Grab Extends 90-Cent Fuel Surcharge and Higher GrabCab Fares

Grab will prolong its temporary fare adjustments, which include a raised fuel surcharge along with elevated metered fares for rides through its taxi division, until July 31.
The ride-hailing company stated on May 22 that it is making this move to offer “ongoing support” for its drivers facing rising fuel costs.
Also Read: Vietnam–Thailand Partnership Set for Stronger Momentum
These fare changes, which were initially announced in March, were originally intended to last until May 31.
On March 23, Grab revealed that GrabCab will raise the unit fare for metered taxi journeys from 26 cents to 27 cents for each 45 seconds of waiting, for every 400m traveled between 1km and 10km, and for every 350m traveled beyond 10km. This became effective on March 30.
Individually, on March 31, it notified users that it would raise the 50-cent fuel surcharge to 90 cents for all transport bookings starting April 7, excluding those in a standard or metered taxi.
It stated at that time that it would conduct a review nearer to the end date "to ensure it is still suitable for current market conditions."
Also Read: Ireland Steps Up Dairy Trade Promotion in Vietnam
Data from the Price Kaki app, created by the Consumers Association of Singapore, shows that the cost of 95-octane fuel was S$3.46 per litre at Caltex, Esso, Shell, and Sinopec petrol stations as of May 22. At Cnergy, the same grade of petrol is priced at $2.64, while at SPC it costs $3.42.
Raven Lee, executive secretary of the National Private Hire Vehicles Association, noted on May 22 that the fare adjustments provide a “much-needed cushion” for drivers feeling the pinch.
Alvin Wee, Grab Singapore’s senior director of transport and country operations, said: “We recognise the pressure our partners face as a result of higher pump prices. “We are maintaining these adjustments to ensure driving remains a viable livelihood, while keeping the marketplace sustainable.”
Grab said it does not take a commission on the fuel surcharge or the GrabCab unit fare.
Earlier, Grab Holdings has reached a deal to purchase Delivery Hero's foodpanda delivery service in Taiwan for USD 600 million in cash, representing the Singapore-based super app's initial move beyond Southeast Asia and an important advancement in its growth strategy for the region.
The deal will be carried out on a cash-free, debt-free basis and is anticipated to conclude in the latter half of 2026, pending regulatory approvals.
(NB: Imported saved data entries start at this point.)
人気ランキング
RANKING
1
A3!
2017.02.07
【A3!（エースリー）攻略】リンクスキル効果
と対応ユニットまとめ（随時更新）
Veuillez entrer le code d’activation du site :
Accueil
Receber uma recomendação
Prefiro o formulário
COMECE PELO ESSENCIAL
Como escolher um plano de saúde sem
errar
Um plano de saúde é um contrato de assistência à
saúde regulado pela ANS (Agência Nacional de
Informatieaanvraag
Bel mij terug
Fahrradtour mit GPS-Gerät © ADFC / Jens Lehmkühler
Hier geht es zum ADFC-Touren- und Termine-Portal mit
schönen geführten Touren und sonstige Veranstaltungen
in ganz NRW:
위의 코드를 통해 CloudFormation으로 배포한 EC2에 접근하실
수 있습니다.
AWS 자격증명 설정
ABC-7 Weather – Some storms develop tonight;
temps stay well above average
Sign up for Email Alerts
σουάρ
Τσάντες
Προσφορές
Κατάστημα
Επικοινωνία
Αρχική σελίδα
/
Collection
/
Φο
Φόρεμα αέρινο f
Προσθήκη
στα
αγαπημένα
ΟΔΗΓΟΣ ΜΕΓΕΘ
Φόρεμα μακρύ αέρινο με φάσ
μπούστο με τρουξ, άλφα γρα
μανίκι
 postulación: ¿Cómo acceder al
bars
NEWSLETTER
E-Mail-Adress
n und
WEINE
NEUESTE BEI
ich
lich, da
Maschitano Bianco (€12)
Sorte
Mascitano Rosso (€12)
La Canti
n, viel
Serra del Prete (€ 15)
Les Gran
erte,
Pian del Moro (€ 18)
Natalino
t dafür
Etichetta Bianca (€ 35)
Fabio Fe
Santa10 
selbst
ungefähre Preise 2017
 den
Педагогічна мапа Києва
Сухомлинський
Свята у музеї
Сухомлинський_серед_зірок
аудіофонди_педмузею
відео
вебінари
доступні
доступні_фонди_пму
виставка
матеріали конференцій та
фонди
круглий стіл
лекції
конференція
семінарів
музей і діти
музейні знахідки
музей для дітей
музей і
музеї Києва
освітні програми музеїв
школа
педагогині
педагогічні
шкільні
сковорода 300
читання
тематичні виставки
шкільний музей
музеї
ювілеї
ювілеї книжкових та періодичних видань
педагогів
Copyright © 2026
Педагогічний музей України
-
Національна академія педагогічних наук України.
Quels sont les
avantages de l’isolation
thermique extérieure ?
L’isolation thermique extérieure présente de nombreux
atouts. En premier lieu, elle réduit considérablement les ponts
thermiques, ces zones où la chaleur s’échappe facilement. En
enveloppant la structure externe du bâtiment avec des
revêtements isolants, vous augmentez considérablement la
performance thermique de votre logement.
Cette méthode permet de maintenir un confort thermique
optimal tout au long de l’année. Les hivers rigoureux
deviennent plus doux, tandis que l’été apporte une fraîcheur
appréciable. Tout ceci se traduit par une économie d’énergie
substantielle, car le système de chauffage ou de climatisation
With its launch, Taiwan will be Grab’s ninth market, expanding its presence into a well-developed, digitally advanced economy.
Also Read: SK Signet Signs EV Charging Partnership With US Firm SynergEV
The agreement provides Grab with instant access to one of Taiwan's top food delivery services, which produced around USD 1.8bn in gross merchandise value in 2025 and is currently profitable on an adjusted EBITDA level. The firm anticipates that the acquisition will add a minimum of USD 60mn in additional EBITDA by 2028, thus enhancing its medium-term financial objectives.
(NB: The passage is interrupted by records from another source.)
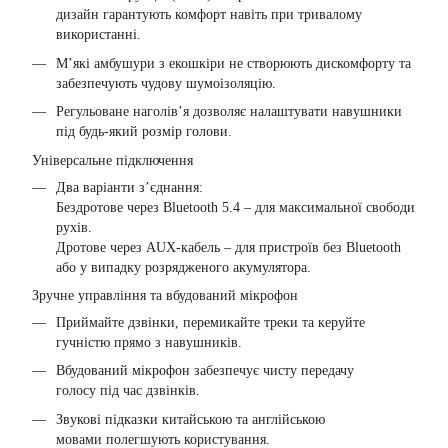
дизайн гарантують комфорт навіть при тривалому
використанні.
М’які амбушури з екошкіри не створюють дискомфорту та
забезпечують чудову шумоізоляцію.
Регульоване наголів’я дозволяє налаштувати навушники
під будь-який розмір голови.
Універсальне підключення
Два варіанти з’єднання:
Бездротове через Bluetooth 5.4 – для максимальної свободи
рухів.
Дротове через AUX-кабель – для пристроїв без Bluetooth
або у випадку розрядженого акумулятора.
Зручне управління та вбудований мікрофон
Приймайте дзвінки, перемикайте треки та керуйте
гучністю прямо з навушників.
Вбудований мікрофон забезпечує чисту передачу
голосу під час дзвінків.
Звукові підказки китайською та англійською
мовами полегшують користування.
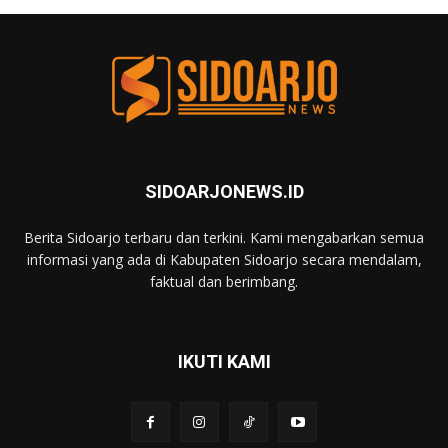
SIDOARJONEWS.ID
Berita Sidoarjo terbaru dan terkini. Kami mengabarkan semua
informasi yang ada di Kabupaten Sidoarjo secara mendalam,
faktual dan berimbang.
IKUTI KAMI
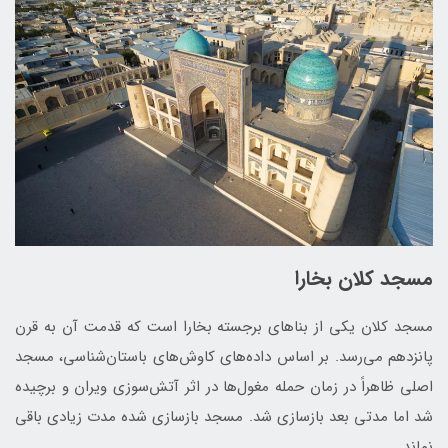
مسجد کلان بخارا
مسجد کلان یکی از بناهای برجسته بخارا است که قدمت آن به قرن
پانزدهم می‌رسد. بر اساس داده‌های کاوش‌های باستان‌شناسی، مسجد
اصلی ظاهراً در زمان حمله مغول‌ها در اثر آتش‌سوزی ویران و برچیده
شد اما مدتی بعد بازسازی شد. مسجد بازسازی شده مدت زیادی باقی
نماند.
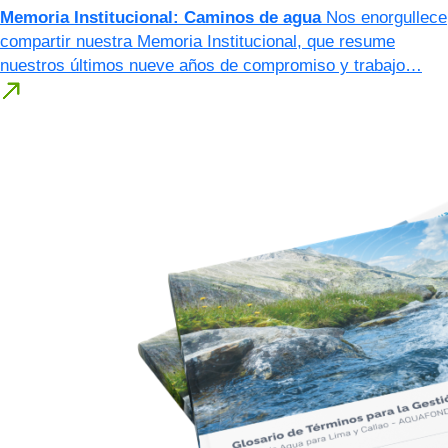
Memoria Institucional: Caminos de agua
Nos enorgullece
compartir nuestra Memoria Institucional, que resume
nuestros últimos nueve años de compromiso y trabajo…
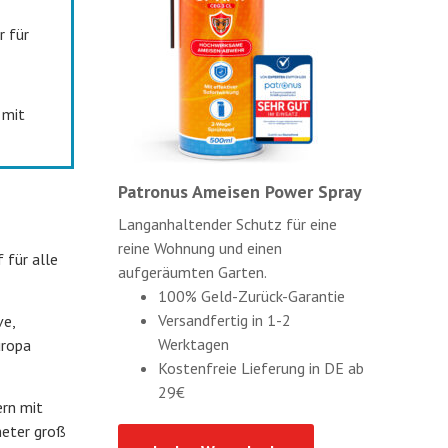
r für
 mit
Patronus Ameisen Power Spray
Langanhaltender Schutz für eine
reine Wohnung und einen
 für alle
aufgeräumten Garten.
100% Geld-Zurück-Garantie
Versandfertig in 1-2
ve,
Werktagen
uropa
Kostenfreie Lieferung in DE ab
29€
ern mit
meter groß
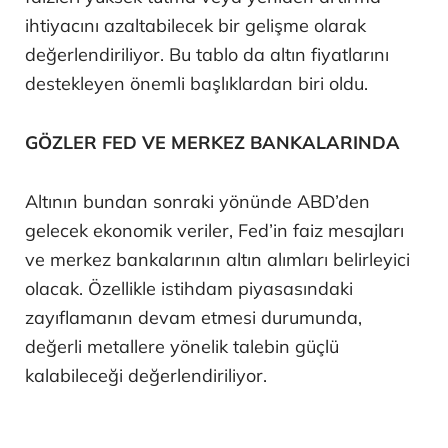
ihtiyacını azaltabilecek bir gelişme olarak
değerlendiriliyor. Bu tablo da altın fiyatlarını
destekleyen önemli başlıklardan biri oldu.
GÖZLER FED VE MERKEZ BANKALARINDA
Altının bundan sonraki yönünde ABD’den
gelecek ekonomik veriler, Fed’in faiz mesajları
ve merkez bankalarının altın alımları belirleyici
olacak. Özellikle istihdam piyasasındaki
zayıflamanın devam etmesi durumunda,
değerli metallere yönelik talebin güçlü
kalabileceği değerlendiriliyor.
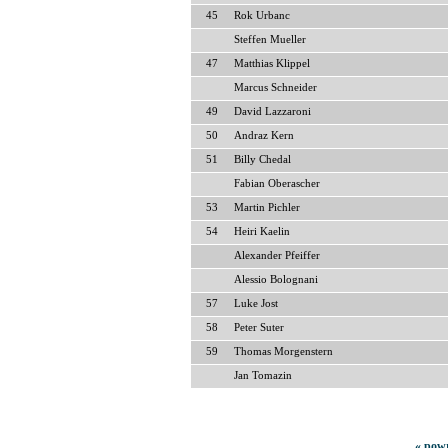
45
Rok Urbanc
Steffen Mueller
47
Matthias Klippel
Marcus Schneider
49
David Lazzaroni
50
Andraz Kern
51
Billy Chedal
Fabian Oberascher
53
Martin Pichler
54
Heiri Kaelin
Alexander Pfeiffer
Alessio Bolognani
57
Luke Jost
58
Peter Suter
59
Thomas Morgenstern
Jan Tomazin
« powr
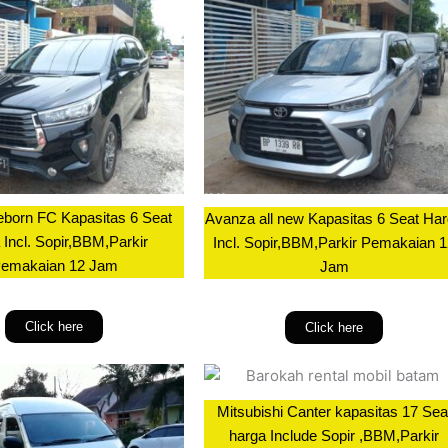
eborn FC Kapasitas 6 Seat
Avanza all new Kapasitas 6 Seat Ha
 Incl. Sopir,BBM,Parkir
Incl. Sopir,BBM,Parkir Pemakaian 
emakaian 12 Jam
Jam
Click here
Click here
Mitsubishi Canter kapasitas 17 Sea
harga Include Sopir ,BBM,Parkir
The decision strategically demonstrates Grab’s intention to utilize its AI-powered logistics, pricing, and delivery optimization strengths in densely populated, high-demand city areas.
Taiwan, boasting a population of approximately 23 million and a high uptake of mobile-first services, serves as a logical expansion of Grab’s operating framework in Southeast Asia. The firm intends to incorporate its technology suite, encompassing mapping, routing, and merchant tools, into the platform, ensuring service continuity throughout the transition phase.